Alongside these new features there are two other areas Steinberg has been working on, the first is the most visible – new instruments and effects and the chord pad feature. The second is the stuff that is more mundane or hidden from view – window management and the audio engine performance.

To assess the import of these I spoke to Mal Pope and Andrew Griffiths, the musical powerhouses behind Jack to a King, the story of Swansea City football club, which is currently tearing up the DVD charts. Football fans have come across it I’m sure. Both Andrew and Mal are long-time Cubase users, with track records dating back to the Atari days.

For Andrew it is definitely the lower key stuff that gets the plaudits, he’s using a three-monitor setup with a touchscreen to mix on and the window management in version 8 is something that makes his day-to-day workflow that bit easier and quicker. Similarly, VCAs speed up the daily business of mixing drums. Mal and I focused on the new audio engine, discussing the importance of squeezing every bit of power and speed out of your setup. Two votes for Pro 8.

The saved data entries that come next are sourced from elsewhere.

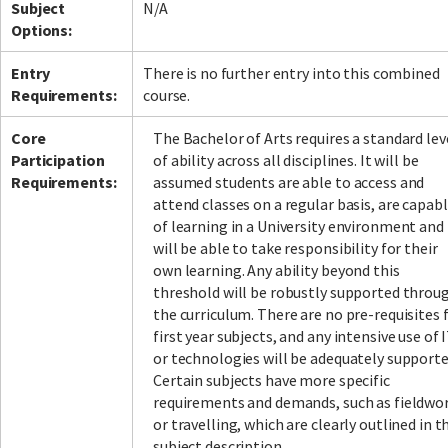
Subject
N/A
Options:
Entry
There is no further entry into this combined
Requirements:
course.
Core
The Bachelor of Arts requires a standard lev
Participation
of ability across all disciplines. It will be
Requirements:
assumed students are able to access and
attend classes on a regular basis, are capab
of learning in a University environment and
will be able to take responsibility for their
own learning. Any ability beyond this
threshold will be robustly supported throu
the curriculum. There are no pre-requisites 
first year subjects, and any intensive use of 
or technologies will be adequately supporte
Certain subjects have more specific
requirements and demands, such as fieldwo
or travelling, which are clearly outlined in t
subject description.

Funnily enough the new instruments and effects here might be less attractive simply because most long-term or Pro users already have racks and racks of plug-ins and banks of instruments to call on. The new chord pad feature, however, did remind me of a great story. Andy Partridge of XTC fame once recounted that his search for chords on the piano was very labour intensive – not being a reader of music, in order to remember a chord shape he liked, he would draw round his hand on a piece of cardboard and cut out the chord shape. Andy, with Cubase Pro 8 your cardboard-cutting days are over, because even if you don’t have a degree in composition then the new chord pads will hold your hand, cardboard or otherwise, making musical life that little bit easier. And, of course, if you are starting from scratch the new instruments and effects are nice to have.

So does Cubase justify the Pro tag or is Mr Washington going to come round with his shotgun and rocket launcher? I think Steinberg can sleep easy in their beds

New pro features like VCAs are welcome and the honing of the underlying audio engine and the tweaks to the workflow are keeping the professional user base more than happy.

Match Pro 8 with some top class hardware like the Prism Sound Lyra and you have a high-grade audio system capable of really professional results. Denzel says yes to Cubase Pro 8 and he, after all, is a true pro.